Türkiye tüm anlaşmalarına sadık kalmış, verdiği bütün sözleri tutmuştur. İlişkide olduğumuz devletlerin tamamı ahde vefa göstermemiş, sözlerini tutmamış ve zalim olmuşlardır. Ve sonunda kaybedecek de, ancak onlardır.
Cumartesi günü akşam Suriye Geçici Hükümet Başkanı Türkmen lider Abdurrahman Mustafa'yı dinledim. Söyledikleri iç açıcı sözlerdi. Artık Suriye'de haritalar değişecektir. Muhalif grupların hızlı ilerleyişi önemli de asıl önemli olanı bundan sonrasıdır. Burada dikkat edilmesi gereken hususlar vardır. Bu muhalif grupların silah, mühimmat, iaşe, nakliye ve istihbaratını kimin sağladığı çok önemlidir.

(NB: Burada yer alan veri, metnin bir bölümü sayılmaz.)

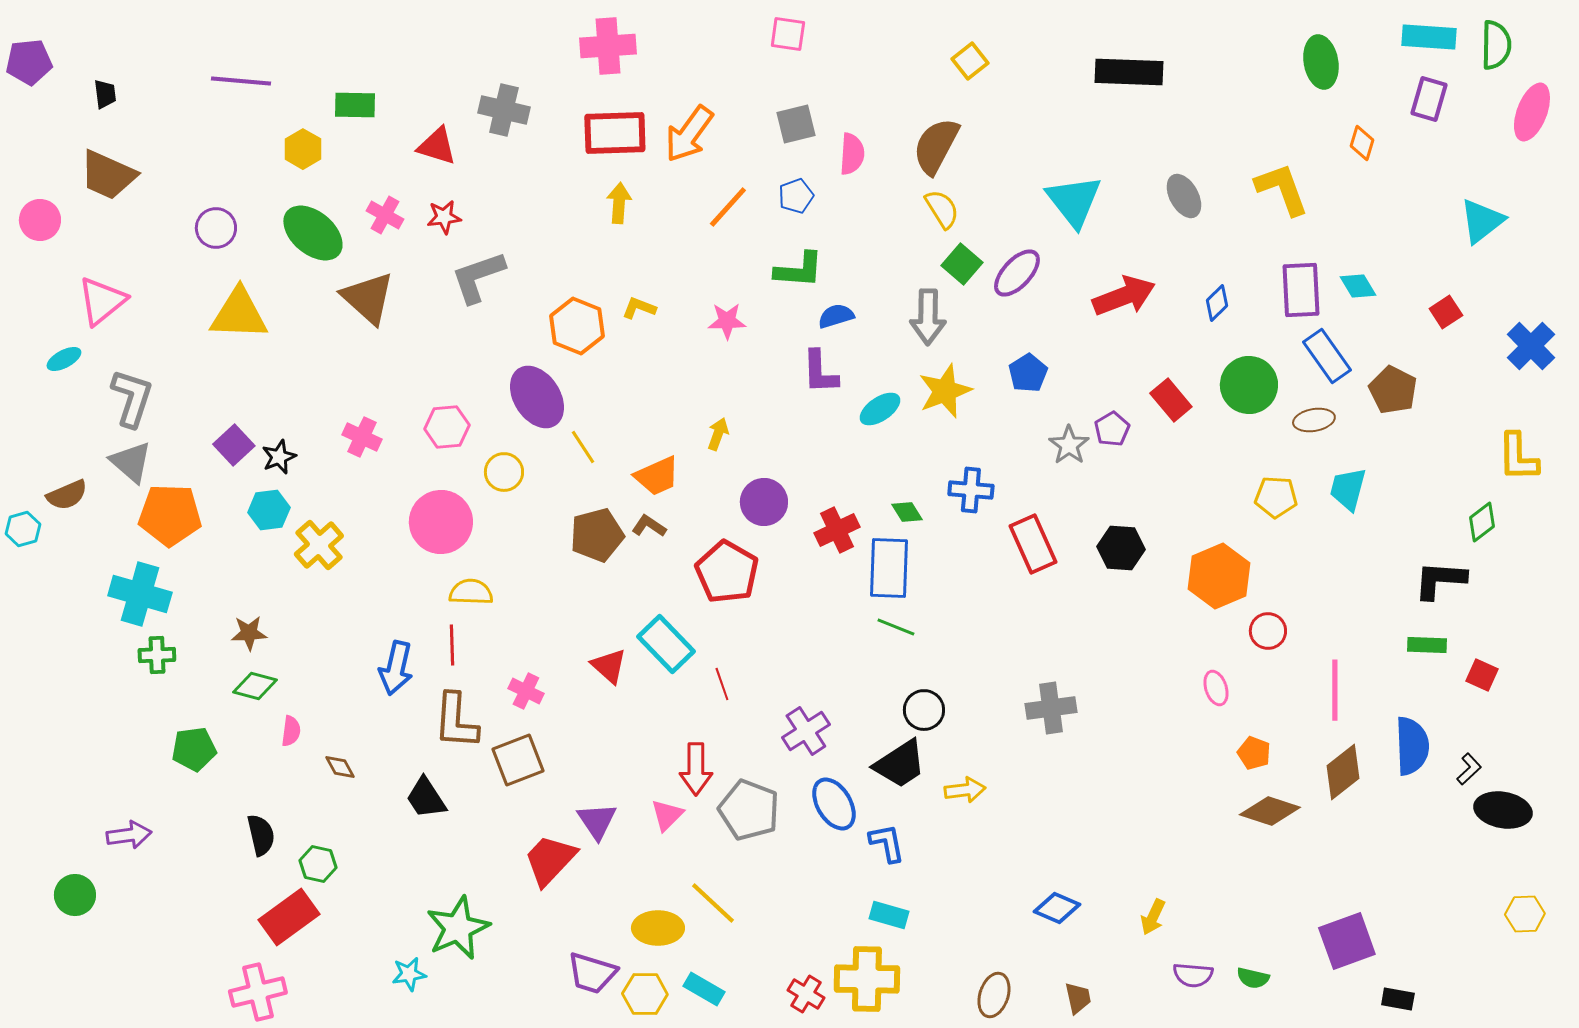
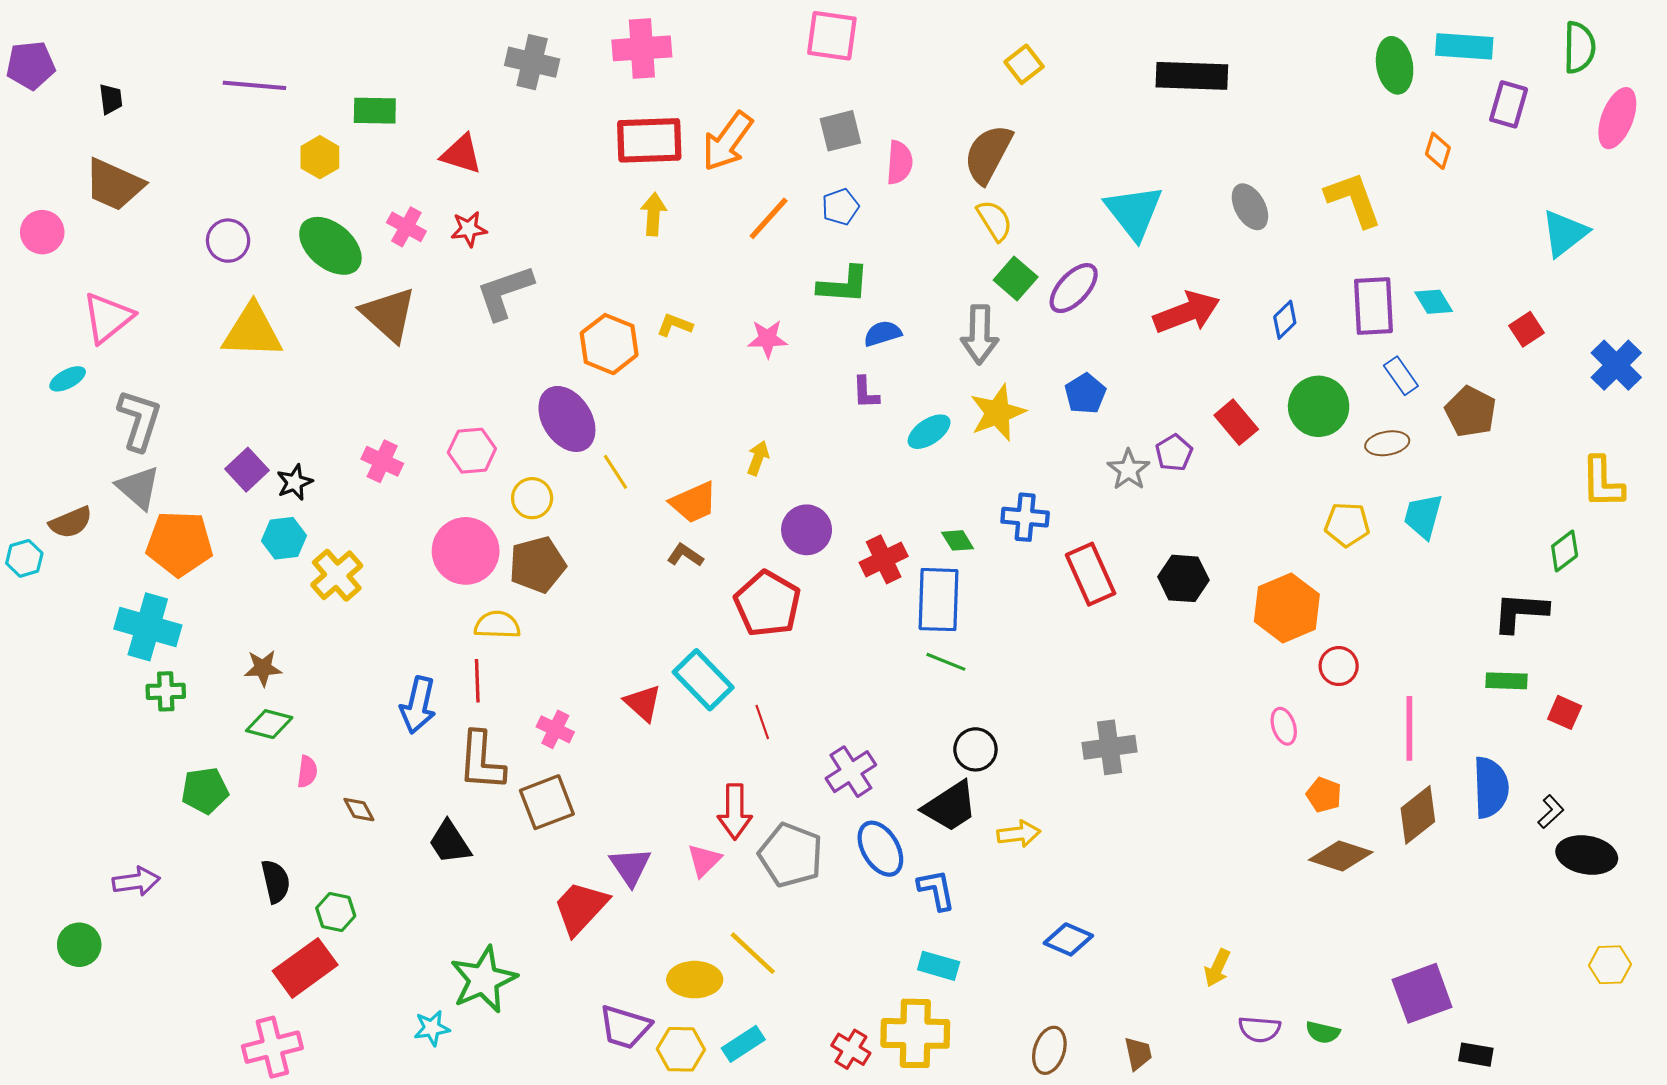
pink square: (788, 34) -> (832, 36), size x1.4
cyan rectangle: (1429, 37) -> (1464, 46), moved
gray cross: (504, 110) -> (532, 62), moved
blue rectangle: (1327, 356) -> (1401, 376), size x0.7
purple L-shape: (820, 372) -> (866, 393), size x0.7
brown pentagon: (597, 535) -> (537, 565), moved
blue diamond: (1057, 908) -> (1068, 939), moved
cyan rectangle: (704, 989) -> (743, 1044), turned -63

Muhaliflere bu gün kim destek veriyorsa, bu iş yarın onların planı olarak ortaya çıkması çok olasıdır. Tabi burada Türkiye ne yapıyor ve ne yapacak bunu izlenen politikalar gereği henüz tam bilemiyoruz. Olanların kontrolümüz dışında olması olabilecek en kötü senaryodur. Siyonistler susuyor. Bu sessizlik bir anlam taşıyor. Muhalif yaralıların İsrail'de tedavi edildiğine dair teyit edilmemiş bilgiler geliyor. Bu doğruysa tehlike kapıda olabilir. Tam da bu noktada birşeyler yapılmalıdır.
TÜRKİYE NE YAPMALI?
Türkiye derhal İsrail ile komşu olma ihtimalini ortadan kaldıracak büyük çaplı askeri bir hareket yapmalıdır. Vakit tam da bu vakittir. ABD ve Rusya'nın ne deyip ne demediğine bakılmaksızın, harekete geçip muhaliflerle güçleri birleştirmeten başka çare yoktur. Rejim hükumeti kendine uzattığımız eli tutmamış PKK'ya (ABD - İsrail) el vermiştir. İnsiyatifi de zaten kaybetmiştir!

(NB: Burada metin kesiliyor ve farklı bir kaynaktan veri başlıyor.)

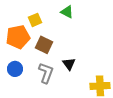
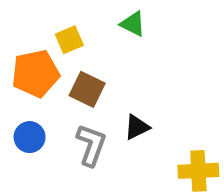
black triangle: (69, 64) -> (137, 127), turned 40

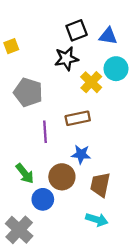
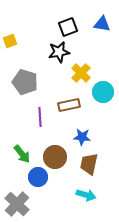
blue triangle: (108, 36) -> (102, 24), moved
cyan circle: (116, 69) -> (103, 92), moved
blue star: (81, 154) -> (82, 137), moved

Türkiye sınırının dibinde bir harekat için ABD ve Rusya'dan onay beklemez, bekleyemez. PKK'ya gittiği söylenen binlerce tır dolusu silahlar, şu anda kullanılan silah ve cephane ise bu oyun da bozulmalıdır. Ve bu güçler devşirilmelidir.
Ne acıdır ki Halep kalesine asılan Türk bayrağı DEM'liler başta olmak üzere, kendilerini solcu veya Atatürk'çü olarak ifade edenler bayrağımızın asılmasından çok acı duymuşlar. Şaşırdık mı, tabi ki şaşırmadık. Bu gün bayrağımızdan rahatsız olan zevatın 12 Eylül 1980 darbesi öncesinde Orak çekiçli Rus bayrağının altında saygı duruşlarını ve sokaklara bu kızıl Rus batrakları astıklarını unutmadık. Sözüm onlara ki, "istediğiniz kadar ağlayın yırtının, Türk bayrağının gönderlerde ilelebet dalgalanmasını engelleyemeyeceksiniz!
Suriye'de acilen sınır hattından başlamak üzere geniş çaplı bir askeri harekat şart olmuştur. Muhaliflerin harekatından, siyonistler herhangi bir kazanım elde edememelidir.
Karşındakinin gücünü kendi lehine kullanma becerisi, teknik ve taktiği uygulanarak, ortak amaç güdülenmelidir. Eğer varsa bu oyunu kuranların başlarına geçirmenin yolu budur. Ama dileriz bu oyunu biz kurmuş olalım. Muhaliflerin kurduğu beton barikatlardaki Türk bayrağı umutlandırıyor. Bu barikatlar kim tarafından üretildi ve verildi bu önemli. Zaten bunu da devlet büyüklerimiz biliyordur. Oyunun aslını bilen de onlardır. Düğümün ilk halkası burasıdır. Masa başında mahir olan siyonistlerin, sahada korkudan ödlerinin patladığını biliyoruz ve korkmuyoruz. Onlar silahsız masum kadın ve çocukları öldürmeyi ve orantısız güç kullanmayı iyi bilir. Ama karşılarında iki avcı görünce kaçacak delik arar!
Sözün özü işi şansa kadere bırakamayız. Kalın sağlıcakla.